Prompt:
For every line in the records below that holds "unforgettable", make a copy.

(Stored entries)
▼

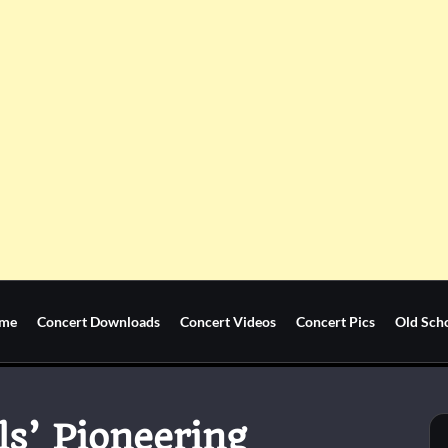
me
Concert Downloads
Concert Videos
Concert Pics
Old Sch
ls’ Pioneering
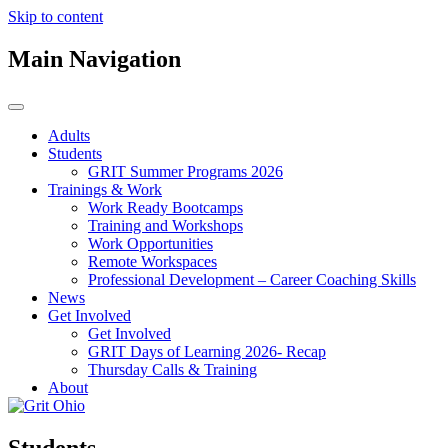
Skip to content
Main Navigation
Adults
Students
GRIT Summer Programs 2026
Trainings & Work
Work Ready Bootcamps
Training and Workshops
Work Opportunities
Remote Workspaces
Professional Development – Career Coaching Skills
News
Get Involved
Get Involved
GRIT Days of Learning 2026- Recap
Thursday Calls & Training
About
Students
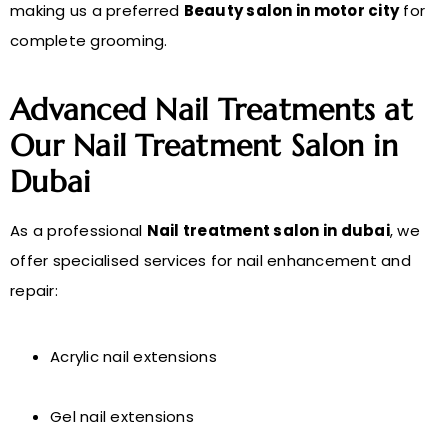
making us a preferred
Beauty salon in motor city
for
complete grooming.
Advanced Nail Treatments at
Our Nail Treatment Salon in
Dubai
As a professional
Nail treatment salon in dubai
, we
offer specialised services for nail enhancement and
repair:
Acrylic nail extensions
Gel nail extensions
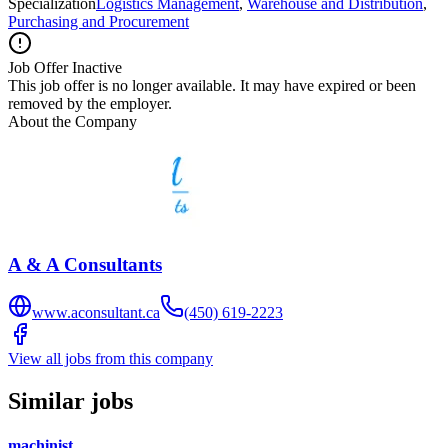
Specialization
Logistics Management
,
Warehouse and Distribution
,
Purchasing and Procurement
Job Offer Inactive
This job offer is no longer available. It may have expired or been
removed by the employer.
About the Company
A & A Consultants
www.aconsultant.ca
(450) 619-2223
View all jobs from this company
Similar jobs
machinist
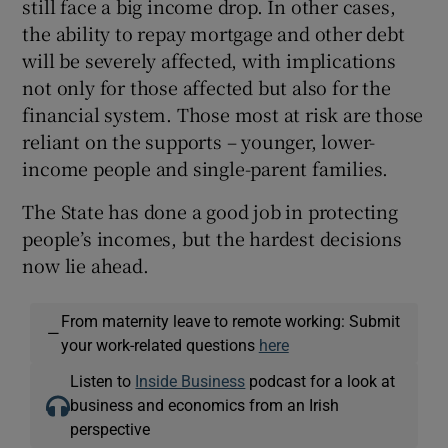
still face a big income drop. In other cases,
the ability to repay mortgage and other debt
will be severely affected, with implications
not only for those affected but also for the
financial system. Those most at risk are those
reliant on the supports – younger, lower-
income people and single-parent families.
The State has done a good job in protecting
people’s incomes, but the hardest decisions
now lie ahead.
From maternity leave to remote working: Submit
—
your work-related questions
here
Listen to
Inside Business
podcast for a look at
business and economics from an Irish
perspective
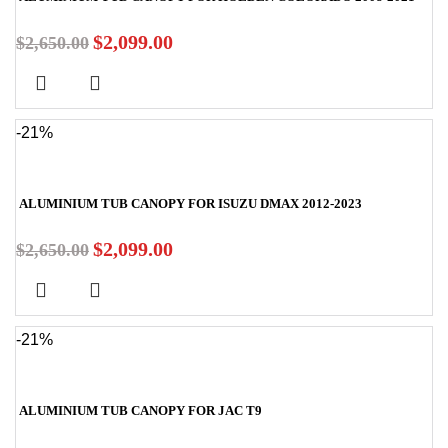
$
2,099.00
$
2,650.00
-21%
ALUMINIUM TUB CANOPY FOR ISUZU DMAX 2012-2023
$
2,099.00
$
2,650.00
-21%
ALUMINIUM TUB CANOPY FOR JAC T9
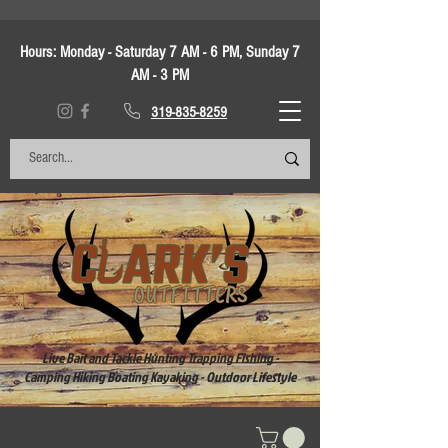
Hours:
Monday - Saturday 7 AM - 6 PM, Sunday 7
AM - 3 PM
319-835-8259
Live Bait and Tackle Hunting Trapping Fishing -
Camping Hiking Boating Kayaking - Outdoor Lifestyle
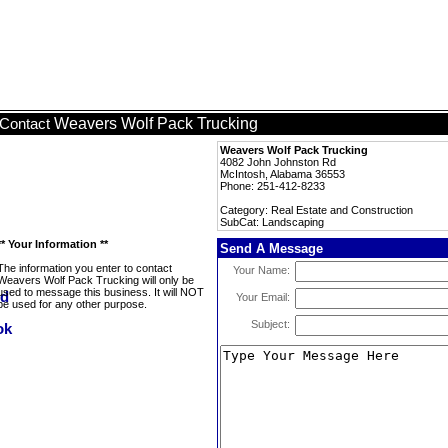
Weavers Wolf Pack Trucking
Contact
Weavers Wolf Pack Trucking
4082 John Johnston Rd
McIntosh, Alabama 36553
Phone: 251-412-8233
Category: Real Estate and Construction
SubCat: Landscaping
** Your Information **
Send A Message
The information you enter to contact
Your Name:
Weavers Wolf Pack Trucking will only be
used to message this business. It will NOT
Your Email:
be used for any other purpose.
Subject:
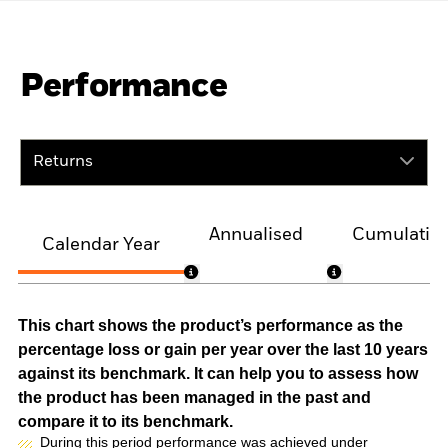
Performance
Returns
Annualised
Cumulativ
Calendar Year
This chart shows the product’s performance as the
percentage loss or gain per year over the last 10 years
against its benchmark. It can help you to assess how
the product has been managed in the past and
compare it to its benchmark.
During this period performance was achieved under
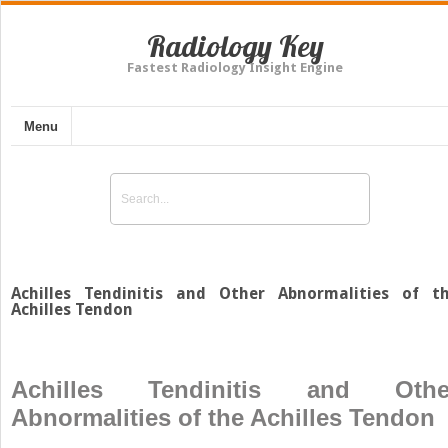
Radiology Key
Fastest Radiology Insight Engine
Menu
Achilles Tendinitis and Other Abnormalities of t
Achilles Tendon
Achilles Tendinitis and Othe
Abnormalities of the Achilles Tendon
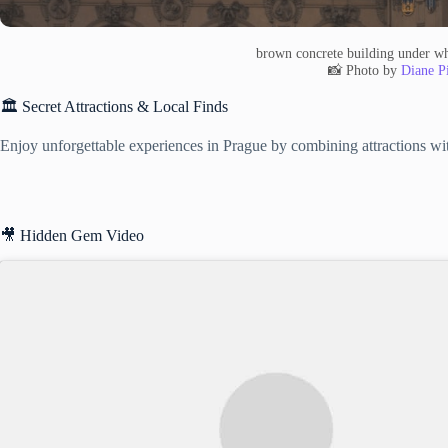
brown concrete building under wh
📸 Photo by
Diane Pi
🏛️ Secret Attractions & Local Finds
Enjoy unforgettable experiences in Prague by combining attractions with
🎥 Hidden Gem Video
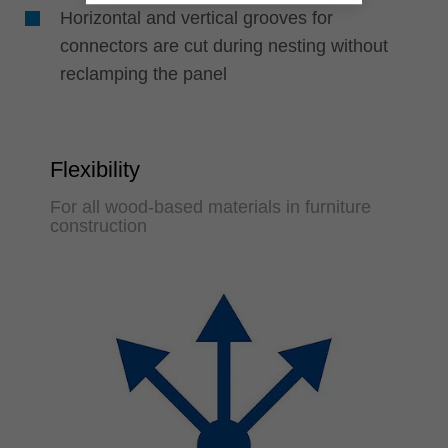
Horizontal and vertical grooves for
connectors are cut during nesting without
reclamping the panel
Flexibility
For all wood-based materials in furniture
construction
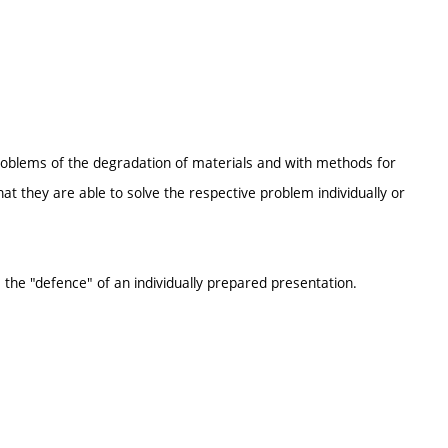
problems of the degradation of materials and with methods for
at they are able to solve the respective problem individually or
 the "defence" of an individually prepared presentation.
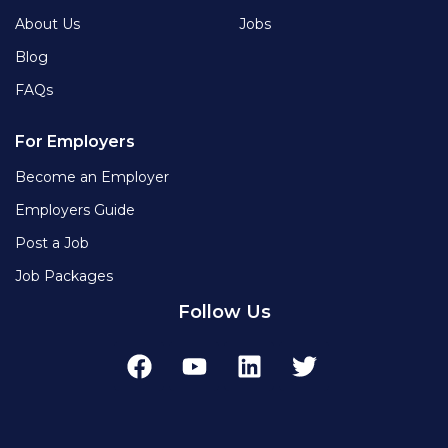
About Us
Jobs
Blog
FAQs
For Employers
Become an Employer
Employers Guide
Post a Job
Job Packages
Follow Us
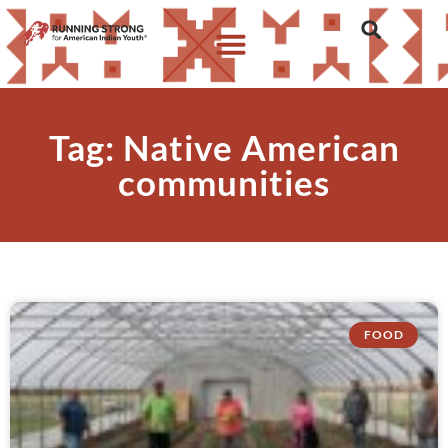
Tag: Native American
communities
FOOD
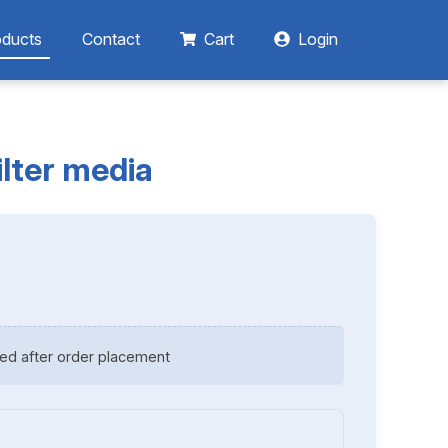
oducts
Contact
Cart
Login
ilter media
ed after order placement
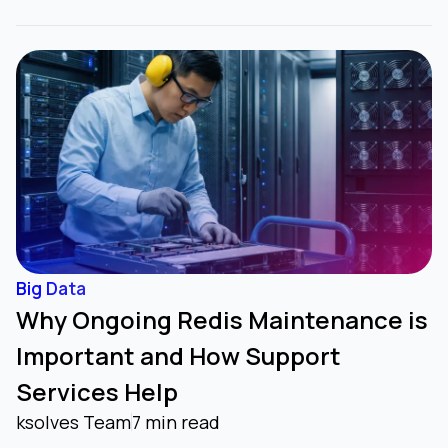
Big Data
Why Ongoing Redis Maintenance is
Important and How Support
Services Help
ksolves Team
7 min read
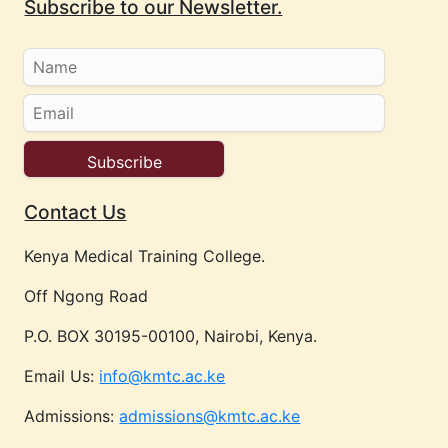
Subscribe to our Newsletter.
Contact Us
Kenya Medical Training College.
Off Ngong Road
P.O. BOX 30195-00100, Nairobi, Kenya.
Email Us:
info@kmtc.ac.ke
Admissions:
admissions@kmtc.ac.ke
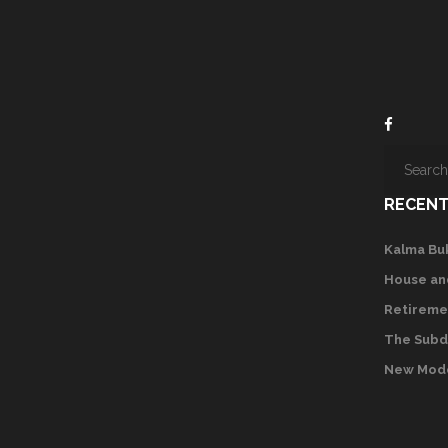
RECENT
Kalma Bu
House an
Retireme
The Subd
New Mode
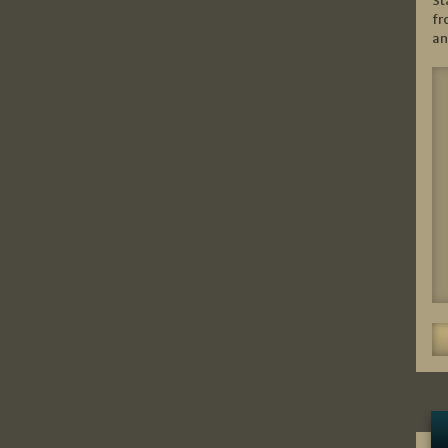
St
fr
an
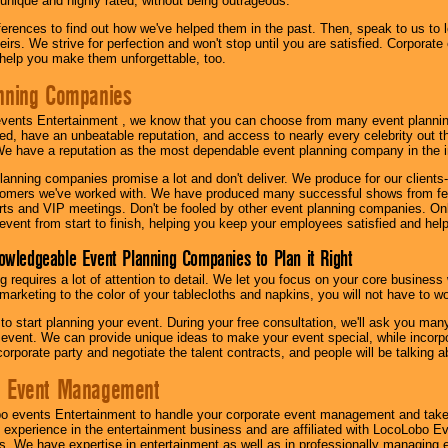
 unique and highly rated, without being outrageous.
eferences to find out how we've helped them in the past. Then, speak to us t
irs. We strive for perfection and won't stop until you are satisfied. Corporate
l help you make them unforgettable, too.
nning Companies
events Entertainment , we know that you can choose from many event plan
ed, have an unbeatable reputation, and access to nearly every celebrity out t
e have a reputation as the most dependable event planning company in the i
anning companies promise a lot and don't deliver. We produce for our clients-
stomers we've worked with. We have produced many successful shows from fes
rts and VIP meetings. Don't be fooled by other event planning companies. O
event from start to finish, helping you keep your employees satisfied and help
owledgeable Event Planning Companies to Plan it Right
g requires a lot of attention to detail. We let you focus on your core busines
 marketing to the color of your tablecloths and napkins, you will not have to wo
 to start planning your event. During your free consultation, we'll ask you ma
 event. We can provide unique ideas to make your event special, while incorpor
corporate party and negotiate the talent contracts, and people will be talking 
e Event Management
o events Entertainment to handle your corporate event management and take
 experience in the entertainment business and are affiliated with LocoLobo E
s. We have expertise in entertainment as well as in professionally managing ev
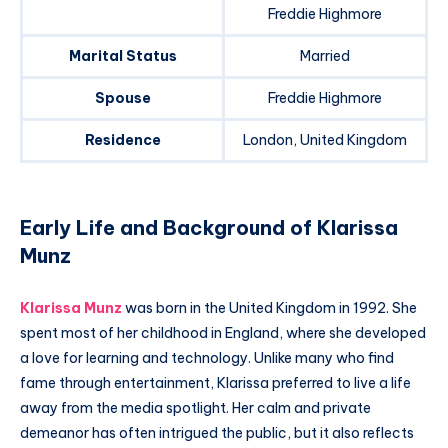
Freddie Highmore
Marital Status
Married
Spouse
Freddie Highmore
Residence
London, United Kingdom
Early Life and Background of Klarissa
Munz
Klarissa Munz
was born in the United Kingdom in 1992. She
spent most of her childhood in England, where she developed
a love for learning and technology. Unlike many who find
fame through entertainment, Klarissa preferred to live a life
away from the media spotlight. Her calm and private
demeanor has often intrigued the public, but it also reflects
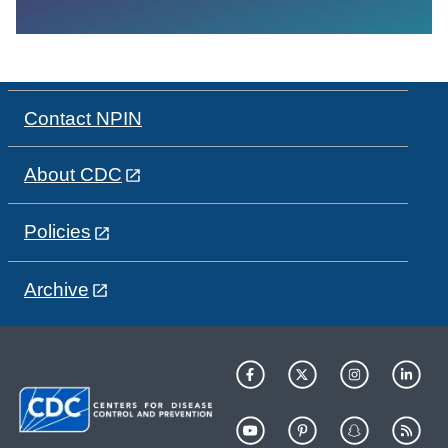
Contact NPIN
About CDC
Policies
Archive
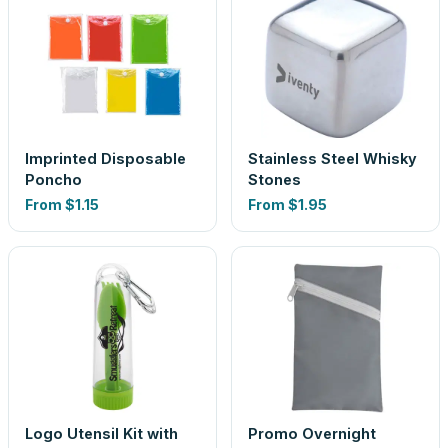
Imprinted Disposable
Stainless Steel Whisky
Poncho
Stones
From
$1.15
From
$1.95
Logo Utensil Kit with
Promo Overnight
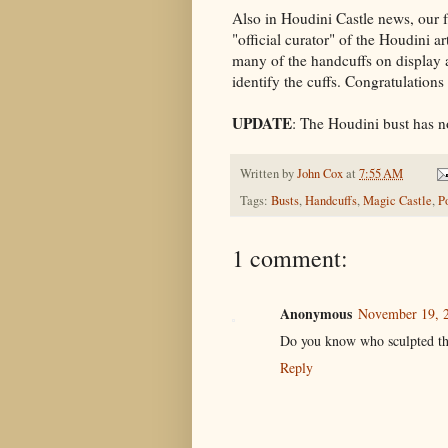
Also in Houdini Castle news, our 
"official curator" of the Houdini 
many of the handcuffs on display a
identify the cuffs. Congratulations
UPDATE
: The Houdini bust has n
Written by
John Cox
at
7:55 AM
Tags:
Busts
,
Handcuffs
,
Magic Castle
,
P
1 comment:
Anonymous
November 19, 2
Do you know who sculpted the
Reply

▲

Result for this exercise:
Enjoy unforgettable experiences in Prague by combining attractions with
l help you make them unforgettable, too.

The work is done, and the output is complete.